The Swiss Copyright Act (SCA) is currently under revision. On 11th December 2015, the Swiss Federal Council published the draft legislation and the explanatory notes. The proposed introduction of a lending right for art works in art. 13 para. 1 SCA caused a stir throughout the art market.
The applicable law:
Up until now, anyone who rents or otherwise makes available for a fee copies of literary or artistic works generally owes a remuneration to the author (art. 13 para. 1 SCA). The author’s right for remuneration expires 70 years after his or her death (art. 29 para. 3 SCA). For artworks, the assertion and collection of remuneration claims are exclusively performed by ProLitteris, an institution subject to federal supervision (art. 40 para. 1 SCA).
The proposed amendment:
The Swiss Federal Council proposes to extend the lending right payments to non-commercial lending activities. According to the new art. 13 para. 1 SCA “anyone who rents, lends or otherwise makes available free of charge copies of literary or artistic works as a principal or ancillary activity, owes a remuneration to the author.“
The SCA does not define the term ‘principal and ancillary activity’. According to the explanatory notes, the ‘occasional lending to family members and friends’ is specifically excluded. Conversely, all other forms of lending are subject to remuneration. The provision would therefore apply to the various foundations, art associations, private collectors and art dealers which today lend artworks to Swiss museums free of charge.
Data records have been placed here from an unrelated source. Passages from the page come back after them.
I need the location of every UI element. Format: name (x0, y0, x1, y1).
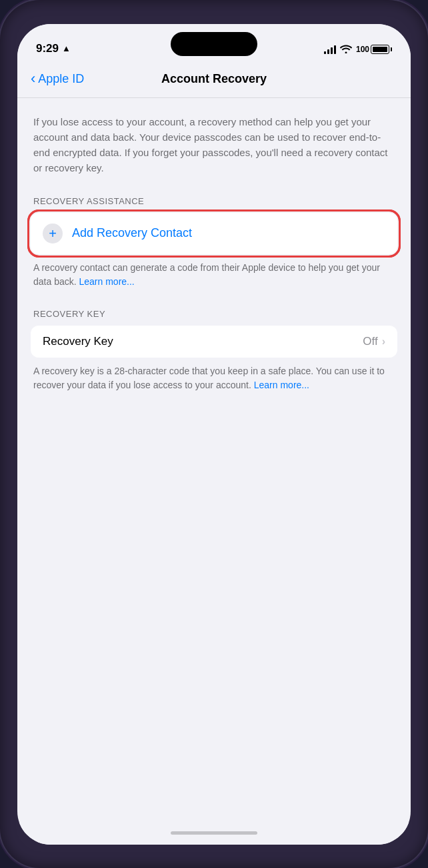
recovery-key-learn-more-link[interactable]: Learn more... (254, 380, 309, 390)
recovery-key-card: Recovery Key Off › (31, 326, 397, 358)
battery-icon: 100 (356, 45, 392, 54)
recovery-key-section-label: RECOVERY KEY (31, 309, 397, 319)
location-icon: ▲ (62, 43, 71, 53)
add-recovery-contact-button[interactable]: + Add Recovery Contact (31, 213, 397, 254)
status-icons: 100 (324, 44, 392, 55)
add-recovery-contact-card: + Add Recovery Contact (31, 213, 397, 254)
recovery-key-item[interactable]: Recovery Key Off › (31, 326, 397, 358)
phone-frame: 9:29 ▲ 100 (0, 0, 428, 868)
recovery-key-status: Off (363, 335, 377, 348)
page-title: Account Recovery (161, 72, 267, 86)
add-recovery-contact-label: Add Recovery Contact (72, 226, 192, 240)
recovery-contact-description: A recovery contact can generate a code f… (31, 261, 397, 289)
recovery-key-description: A recovery key is a 28-character code th… (31, 364, 397, 392)
main-content: If you lose access to your account, a re… (17, 98, 411, 822)
chevron-left-icon: ‹ (31, 71, 35, 86)
recovery-contact-learn-more-link[interactable]: Learn more... (79, 276, 135, 287)
home-indicator (17, 822, 411, 845)
back-label: Apple ID (38, 72, 84, 86)
dynamic-island (171, 32, 257, 56)
status-time: 9:29 ▲ (36, 42, 71, 55)
intro-description: If you lose access to your account, a re… (31, 114, 397, 176)
signal-bars-icon (324, 45, 336, 54)
home-bar (171, 831, 257, 835)
nav-bar: ‹ Apple ID Account Recovery (17, 61, 411, 98)
back-button[interactable]: ‹ Apple ID (31, 71, 84, 86)
battery-level: 100 (356, 45, 369, 54)
recovery-key-label: Recovery Key (43, 335, 113, 348)
plus-icon: + (49, 227, 57, 240)
chevron-right-icon: › (382, 336, 385, 348)
phone-screen: 9:29 ▲ 100 (17, 24, 411, 845)
recovery-key-description-text: A recovery key is a 28-character code th… (33, 366, 385, 390)
plus-circle-icon: + (43, 224, 63, 244)
recovery-key-value-group: Off › (363, 335, 385, 348)
time-display: 9:29 (36, 42, 59, 55)
wifi-icon (340, 44, 352, 55)
recovery-assistance-section-label: RECOVERY ASSISTANCE (31, 196, 397, 206)
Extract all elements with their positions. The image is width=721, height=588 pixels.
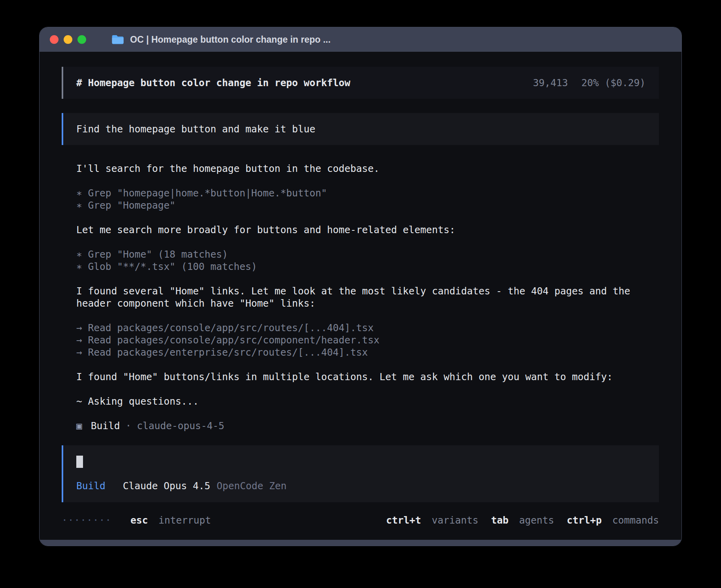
- terminal-window: OC | Homepage button color change in rep…: [39, 27, 682, 546]
- tool-call-grep: ∗ Grep "Home" (18 matches): [76, 248, 659, 260]
- session-stats: 39,413 20% ($0.29): [533, 77, 646, 89]
- tool-call-glob: ∗ Glob "**/*.tsx" (100 matches): [76, 260, 659, 273]
- assistant-message: Let me search more broadly for buttons a…: [76, 224, 659, 236]
- window-title: OC | Homepage button color change in rep…: [130, 34, 330, 45]
- hint-key: ctrl+t: [386, 514, 421, 526]
- session-header: # Homepage button color change in repo w…: [62, 67, 659, 99]
- statusbar-hints: ctrl+t variants tab agents ctrl+p comman…: [386, 514, 659, 526]
- input-provider: OpenCode Zen: [217, 480, 287, 492]
- user-message: Find the homepage button and make it blu…: [62, 113, 659, 145]
- assistant-message-text: Let me search more broadly for buttons a…: [76, 224, 455, 236]
- asking-status-text: ~ Asking questions...: [76, 396, 199, 407]
- agent-line: ▣ Build · claude-opus-4-5: [76, 420, 659, 432]
- folder-icon: [111, 34, 124, 45]
- tool-call-group: → Read packages/console/app/src/routes/[…: [76, 322, 659, 358]
- minimize-button[interactable]: [64, 35, 72, 44]
- hint-key: ctrl+p: [567, 514, 602, 526]
- interrupt-hint: esc interrupt: [130, 514, 211, 526]
- hint-variants: ctrl+t variants: [386, 514, 478, 526]
- spinner-dots: ········: [62, 514, 111, 526]
- terminal-content: # Homepage button color change in repo w…: [40, 52, 681, 540]
- assistant-message-text: I found "Home" buttons/links in multiple…: [76, 371, 613, 383]
- prompt-input[interactable]: Build Claude Opus 4.5 OpenCode Zen: [62, 445, 659, 502]
- assistant-message-text: I found several "Home" links. Let me loo…: [76, 285, 630, 309]
- hint-key: tab: [491, 514, 508, 526]
- statusbar: ········ esc interrupt ctrl+t variants t…: [62, 502, 659, 540]
- titlebar-title-group: OC | Homepage button color change in rep…: [111, 34, 330, 45]
- context-cost: 20% ($0.29): [581, 77, 646, 89]
- hint-label: agents: [519, 514, 554, 526]
- token-count: 39,413: [533, 77, 568, 89]
- close-button[interactable]: [50, 35, 59, 44]
- interrupt-key: esc: [130, 514, 148, 526]
- titlebar: OC | Homepage button color change in rep…: [40, 27, 681, 52]
- transcript: I'll search for the homepage button in t…: [62, 162, 659, 432]
- assistant-message: I found several "Home" links. Let me loo…: [76, 285, 659, 309]
- window-bottom-edge: [40, 540, 681, 546]
- user-message-text: Find the homepage button and make it blu…: [76, 123, 315, 135]
- agent-name: Build: [91, 420, 120, 432]
- input-mode: Build: [76, 480, 106, 492]
- statusbar-left: ········ esc interrupt: [62, 514, 211, 526]
- assistant-message-text: I'll search for the homepage button in t…: [76, 163, 379, 174]
- agent-separator: ·: [126, 420, 132, 432]
- assistant-message: I'll search for the homepage button in t…: [76, 162, 659, 175]
- hint-agents: tab agents: [491, 514, 554, 526]
- assistant-message: I found "Home" buttons/links in multiple…: [76, 371, 659, 383]
- tool-call-group: ∗ Grep "Home" (18 matches) ∗ Glob "**/*.…: [76, 248, 659, 273]
- agent-model: claude-opus-4-5: [137, 420, 224, 432]
- text-cursor: [76, 456, 83, 468]
- tool-call-group: ∗ Grep "homepage|home.*button|Home.*butt…: [76, 187, 659, 211]
- traffic-lights: [50, 35, 86, 44]
- tool-call-read: → Read packages/console/app/src/routes/[…: [76, 322, 659, 334]
- hint-label: commands: [612, 514, 659, 526]
- agent-icon: ▣: [76, 420, 82, 432]
- hint-commands: ctrl+p commands: [567, 514, 659, 526]
- input-model: Claude Opus 4.5: [123, 480, 210, 492]
- input-meta: Build Claude Opus 4.5 OpenCode Zen: [76, 480, 647, 492]
- tool-call-grep: ∗ Grep "Homepage": [76, 199, 659, 211]
- zoom-button[interactable]: [77, 35, 86, 44]
- tool-call-grep: ∗ Grep "homepage|home.*button|Home.*butt…: [76, 187, 659, 199]
- interrupt-label: interrupt: [159, 514, 211, 526]
- tool-call-read: → Read packages/enterprise/src/routes/[.…: [76, 346, 659, 358]
- asking-status: ~ Asking questions...: [76, 395, 659, 407]
- tool-call-read: → Read packages/console/app/src/componen…: [76, 334, 659, 346]
- session-title: # Homepage button color change in repo w…: [76, 77, 350, 89]
- hint-label: variants: [432, 514, 478, 526]
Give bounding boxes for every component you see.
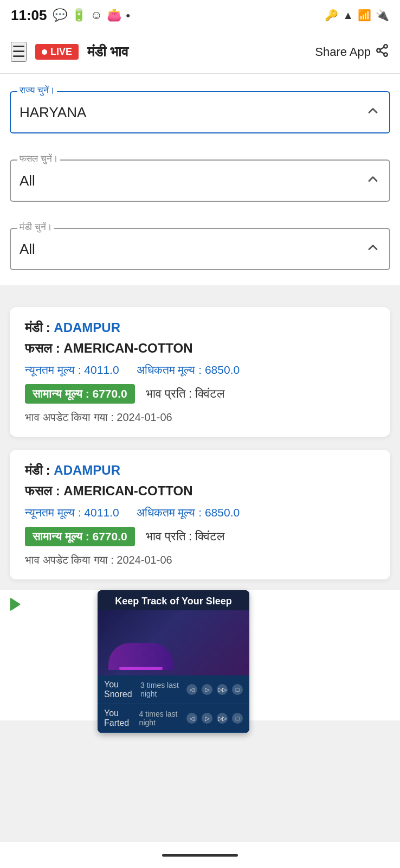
card-2-prices: न्यूनतम मूल्य : 4011.0 अधिकतम मूल्य : 68… <box>25 506 375 519</box>
card-2-mandi: मंडी : ADAMPUR <box>25 463 375 478</box>
crop-select-container: फसल चुनें। All <box>0 146 400 202</box>
crop-value-text: All <box>20 173 35 189</box>
app-title: मंडी भाव <box>87 43 306 60</box>
whatsapp-icon: 💬 <box>53 8 67 22</box>
crop-select-value[interactable]: All <box>11 161 389 201</box>
card-1-modal-badge: सामान्य मूल्य : 6770.0 <box>25 384 135 404</box>
cards-section: मंडी : ADAMPUR फसल : AMERICAN-COTTON न्य… <box>0 296 400 590</box>
dot-icon: ● <box>126 11 130 20</box>
crop-chevron-icon <box>365 171 380 190</box>
share-icon <box>375 43 389 61</box>
gap-2 <box>0 202 400 215</box>
status-right: 🔑 ▲ 📶 🔌 <box>325 9 389 22</box>
signal-icon: 📶 <box>358 9 371 22</box>
card-1-modal-price: सामान्य मूल्य : 6770.0 भाव प्रति : क्विं… <box>25 384 375 404</box>
live-label: LIVE <box>50 46 72 58</box>
live-dot-icon <box>42 49 47 55</box>
state-select-container: राज्य चुनें। HARYANA <box>0 74 400 133</box>
price-card-1: मंडी : ADAMPUR फसल : AMERICAN-COTTON न्य… <box>10 307 390 437</box>
share-app-button[interactable]: Share App <box>315 43 389 61</box>
card-1-crop-label: फसल : <box>25 341 63 355</box>
wifi-icon: ▲ <box>343 9 353 22</box>
nav-indicator <box>162 854 238 857</box>
status-bar: 11:05 💬 🔋 ☺ 👛 ● 🔑 ▲ 📶 🔌 <box>0 0 400 30</box>
state-select-label: राज्य चुनें। <box>17 85 57 96</box>
main-content: राज्य चुनें। HARYANA फसल चुनें। All <box>0 74 400 720</box>
nav-bar <box>0 842 400 868</box>
ad-row-1: You Snored 3 times last night ◁ ▷ ▷▷ □ <box>98 675 249 704</box>
ad-row-2-sub: 4 times last night <box>139 710 186 727</box>
svg-line-4 <box>380 47 384 49</box>
card-2-min-price: न्यूनतम मूल्य : 4011.0 <box>25 506 119 519</box>
ad-ctrl-stop[interactable]: □ <box>232 684 243 695</box>
ad-ctrl-2-prev[interactable]: ◁ <box>186 713 197 724</box>
card-1-prices: न्यूनतम मूल्य : 4011.0 अधिकतम मूल्य : 68… <box>25 363 375 376</box>
status-time: 11:05 <box>11 7 47 24</box>
gap-1 <box>0 133 400 146</box>
card-2-updated: भाव अपडेट किया गया : 2024-01-06 <box>25 554 375 566</box>
card-2-price-per: भाव प्रति : क्विंटल <box>146 529 224 544</box>
price-card-2: मंडी : ADAMPUR फसल : AMERICAN-COTTON न्य… <box>10 450 390 579</box>
ad-row-2-label: You Farted <box>104 709 139 728</box>
ad-ctrl-2-next[interactable]: ▷▷ <box>217 713 228 724</box>
card-2-modal-badge: सामान्य मूल्य : 6770.0 <box>25 527 135 546</box>
mandi-select-value[interactable]: All <box>11 229 389 269</box>
mandi-select-wrapper[interactable]: मंडी चुनें। All <box>10 228 390 270</box>
ad-ctrl-prev[interactable]: ◁ <box>186 684 197 695</box>
status-left: 11:05 💬 🔋 ☺ 👛 ● <box>11 7 130 24</box>
card-2-crop-label: फसल : <box>25 483 63 498</box>
state-value-text: HARYANA <box>20 104 86 121</box>
ad-row-2-controls: ◁ ▷ ▷▷ □ <box>186 713 243 724</box>
svg-marker-5 <box>11 599 20 610</box>
mandi-select-container: मंडी चुनें। All <box>0 215 400 285</box>
wallet-icon: 👛 <box>107 8 121 22</box>
key-icon: 🔑 <box>325 9 338 22</box>
ad-row-1-controls: ◁ ▷ ▷▷ □ <box>186 684 243 695</box>
ad-ctrl-2-play[interactable]: ▷ <box>202 713 212 724</box>
crop-select-label: फसल चुनें। <box>17 154 60 164</box>
ad-ctrl-next[interactable]: ▷▷ <box>217 684 228 695</box>
card-1-price-per: भाव प्रति : क्विंटल <box>146 387 224 401</box>
card-1-mandi-name: ADAMPUR <box>54 320 120 335</box>
card-2-modal-price: सामान्य मूल्य : 6770.0 भाव प्रति : क्विं… <box>25 527 375 546</box>
state-select-wrapper[interactable]: राज्य चुनें। HARYANA <box>10 91 390 133</box>
live-badge: LIVE <box>35 44 79 60</box>
card-2-crop: फसल : AMERICAN-COTTON <box>25 483 375 499</box>
battery-charging-icon: 🔋 <box>72 8 86 22</box>
card-2-max-price: अधिकतम मूल्य : 6850.0 <box>137 506 240 519</box>
state-chevron-icon <box>365 103 380 122</box>
crop-select-wrapper[interactable]: फसल चुनें। All <box>10 159 390 202</box>
state-select-value[interactable]: HARYANA <box>11 92 389 132</box>
smiley-icon: ☺ <box>91 8 102 22</box>
ad-ctrl-play[interactable]: ▷ <box>202 684 212 695</box>
share-app-label: Share App <box>315 45 371 59</box>
ad-row-2: You Farted 4 times last night ◁ ▷ ▷▷ □ <box>98 704 249 733</box>
app-bar: ☰ LIVE मंडी भाव Share App <box>0 30 400 74</box>
ad-row-1-sub: 3 times last night <box>140 681 186 698</box>
mandi-value-text: All <box>20 241 35 258</box>
status-icons: 💬 🔋 ☺ 👛 ● <box>53 8 131 22</box>
card-1-max-price: अधिकतम मूल्य : 6850.0 <box>137 363 240 376</box>
card-1-min-price: न्यूनतम मूल्य : 4011.0 <box>25 363 119 376</box>
hamburger-menu-button[interactable]: ☰ <box>11 42 27 62</box>
card-2-mandi-label: मंडी : <box>25 463 54 477</box>
ad-row-1-label: You Snored <box>104 680 140 699</box>
ad-image <box>98 610 249 675</box>
ad-section: Keep Track of Your Sleep You Snored 3 ti… <box>0 590 400 720</box>
card-1-crop: फसल : AMERICAN-COTTON <box>25 341 375 356</box>
card-2-crop-name: AMERICAN-COTTON <box>63 483 192 498</box>
svg-line-3 <box>380 51 384 53</box>
mandi-chevron-icon <box>365 240 380 258</box>
battery-icon: 🔌 <box>376 9 389 22</box>
card-2-mandi-name: ADAMPUR <box>54 463 120 477</box>
card-1-updated: भाव अपडेट किया गया : 2024-01-06 <box>25 411 375 424</box>
ad-title: Keep Track of Your Sleep <box>98 590 249 610</box>
card-1-mandi: मंडी : ADAMPUR <box>25 320 375 335</box>
card-1-mandi-label: मंडी : <box>25 320 54 335</box>
ad-ctrl-2-stop[interactable]: □ <box>232 713 243 724</box>
mandi-select-label: मंडी चुनें। <box>17 222 54 233</box>
ad-card: Keep Track of Your Sleep You Snored 3 ti… <box>98 590 249 733</box>
outer-gap <box>0 285 400 296</box>
card-1-crop-name: AMERICAN-COTTON <box>63 341 192 355</box>
ad-play-icon <box>8 597 23 616</box>
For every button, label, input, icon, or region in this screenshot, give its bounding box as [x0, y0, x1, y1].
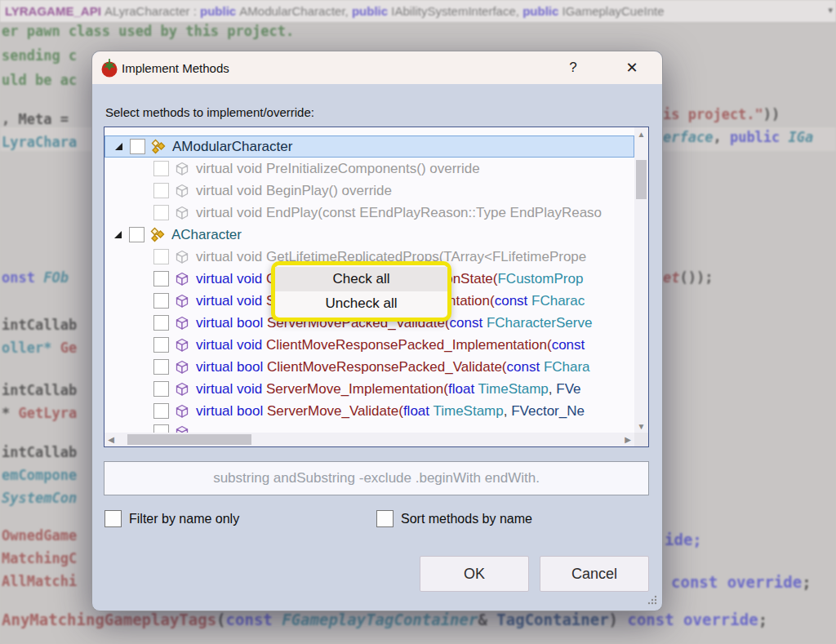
tree-checkbox[interactable] — [153, 381, 169, 397]
code-token: Ge — [60, 340, 77, 356]
nav-segment: ALyraCharacter : — [104, 4, 200, 18]
code-fragment: const override; — [671, 573, 812, 592]
tree-row-method[interactable]: virtual void ServerMove_Implementation(f… — [104, 378, 634, 400]
method-icon — [174, 205, 192, 221]
code-token: onst — [2, 269, 43, 286]
scroll-down-icon[interactable]: ▼ — [634, 420, 648, 433]
scroll-right-icon[interactable]: ▶ — [621, 433, 634, 446]
tree-checkbox[interactable] — [153, 293, 169, 309]
code-fragment: uld be ac — [2, 72, 77, 88]
code-fragment: SystemCon — [2, 490, 77, 506]
method-icon — [174, 359, 192, 375]
tree-checkbox[interactable] — [153, 271, 169, 286]
code-fragment: intCallab — [2, 317, 77, 333]
tree-checkbox[interactable] — [153, 403, 169, 419]
code-fragment: AllMatchi — [2, 573, 77, 589]
tree-checkbox[interactable] — [129, 227, 145, 242]
nav-segment: IGameplayCueInte — [563, 4, 665, 18]
code-token: , Meta = — [2, 111, 77, 127]
ok-button[interactable]: OK — [420, 556, 529, 592]
code-token: is project." — [663, 106, 763, 122]
code-token: , — [713, 129, 729, 145]
code-fragment: sending c — [2, 47, 77, 64]
cancel-button[interactable]: Cancel — [540, 556, 649, 592]
signature-token: FCharacterServe — [487, 315, 592, 331]
signature-token: const — [507, 359, 544, 375]
class-icon — [150, 139, 168, 155]
close-button[interactable]: ✕ — [618, 56, 646, 80]
tree-row-label: virtual bool ServerMove_Validate(float T… — [196, 403, 585, 420]
code-fragment: onst FOb — [2, 269, 69, 286]
tree-checkbox[interactable] — [153, 315, 169, 331]
code-token: ) — [609, 611, 628, 628]
code-token: AllMatchi — [2, 573, 77, 589]
tree-row-label: ACharacter — [171, 227, 242, 243]
tree-row-class[interactable]: ACharacter — [104, 224, 634, 246]
tree-row-method[interactable]: virtual bool ClientMoveResponsePacked_Va… — [104, 356, 634, 378]
nav-segment: public — [352, 4, 391, 18]
code-fragment: AnyMatchingGameplayTags(const FGameplayT… — [2, 611, 767, 629]
signature-token: FCharac — [531, 293, 585, 309]
signature-token: virtual void PreInitializeComponents() o… — [196, 161, 480, 176]
code-token: MatchingC — [2, 550, 77, 566]
filter-by-name-option[interactable]: Filter by name only — [104, 510, 239, 527]
tree-row-method[interactable]: virtual void BeginPlay() override — [104, 180, 634, 202]
tree-row-method[interactable]: virtual void ClientMoveResponsePacked_Im… — [104, 334, 634, 356]
tree-checkbox[interactable] — [153, 161, 169, 176]
tree-checkbox[interactable] — [130, 139, 145, 154]
signature-token: virtual void — [196, 337, 266, 353]
filter-by-name-checkbox[interactable] — [104, 510, 122, 527]
scrollbar-corner — [634, 433, 648, 446]
signature-token: FVe — [556, 381, 580, 397]
code-token: et — [663, 269, 679, 286]
tree-checkbox[interactable] — [153, 249, 169, 264]
dialog-titlebar[interactable]: Implement Methods ? ✕ — [92, 51, 662, 84]
tree-expander-icon[interactable] — [114, 231, 122, 238]
signature-token: virtual void BeginPlay() override — [196, 183, 392, 198]
tree-row-method[interactable]: virtual void PreInitializeComponents() o… — [104, 158, 634, 180]
method-icon — [174, 337, 192, 353]
code-fragment: er pawn class used by this project. — [2, 23, 294, 39]
tree-checkbox[interactable] — [153, 359, 169, 375]
options-row: Filter by name only Sort methods by name — [92, 510, 662, 531]
help-button[interactable]: ? — [559, 56, 587, 80]
code-token: )) — [763, 106, 780, 122]
resize-grip-icon[interactable] — [647, 594, 658, 606]
sort-methods-checkbox[interactable] — [376, 510, 394, 527]
tree-expander-icon[interactable] — [115, 143, 122, 150]
tree-row-method[interactable] — [104, 422, 634, 433]
code-fragment: LyraChara — [2, 134, 77, 150]
tree-row-method[interactable]: virtual bool ServerMove_Validate(float T… — [104, 400, 634, 422]
horizontal-scrollbar[interactable]: ◀ ▶ — [104, 433, 634, 446]
method-icon — [174, 403, 192, 420]
code-fragment: erface, public IGa — [663, 129, 813, 145]
code-fragment: ide; — [665, 531, 702, 549]
method-icon — [174, 315, 192, 331]
signature-token: FChara — [544, 359, 590, 375]
tree-row-class[interactable]: AModularCharacter — [104, 135, 634, 158]
tree-checkbox[interactable] — [153, 337, 169, 353]
nav-bar-text: LYRAGAME_API ALyraCharacter : public AMo… — [5, 4, 665, 18]
dialog-title: Implement Methods — [122, 61, 229, 75]
menu-item-uncheck-all[interactable]: Uncheck all — [275, 291, 447, 316]
tree-checkbox[interactable] — [153, 205, 169, 220]
signature-token: virtual bool — [196, 359, 267, 375]
vertical-scrollbar[interactable]: ▲ ▼ — [634, 127, 648, 433]
code-token: ()); — [679, 269, 713, 286]
tree-checkbox[interactable] — [153, 183, 169, 198]
signature-token: const — [450, 315, 487, 331]
code-token: SystemCon — [2, 490, 77, 506]
horizontal-scroll-thumb[interactable] — [127, 434, 251, 445]
scroll-left-icon[interactable]: ◀ — [104, 433, 118, 446]
signature-token: TimeStamp — [478, 381, 549, 397]
code-token: oller* — [2, 340, 60, 356]
code-token: * — [2, 405, 18, 421]
sort-methods-label: Sort methods by name — [401, 512, 532, 526]
tree-checkbox[interactable] — [153, 424, 169, 433]
scroll-up-icon[interactable]: ▲ — [634, 127, 648, 140]
vertical-scroll-thumb[interactable] — [636, 160, 647, 199]
sort-methods-option[interactable]: Sort methods by name — [376, 510, 532, 527]
filter-input[interactable] — [104, 461, 649, 495]
menu-item-check-all[interactable]: Check all — [275, 267, 447, 291]
tree-row-method[interactable]: virtual void EndPlay(const EEndPlayReaso… — [104, 202, 634, 224]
Since the proposed art. 13 para. 1 SCA does not specify a duration threshold, this would mean that both loans for temporary exhibitions as well as permanent loans would be subject to remuneration.
Reactions from the art market:
On 31st March 2016, the consultation period, during which interested parties had the opportunity to comment on the proposed SCA revision, came to an end. The Association of Swiss Museums, ICOM Switzerland, the Swiss Art Market Association as well as Cultura, the umbrella association for various Swiss cultural institutions, strongly rejected the introduction of a lending right. They fear negative consequences for the lending of artworks in Switzerland as well as the international activities of Swiss lenders.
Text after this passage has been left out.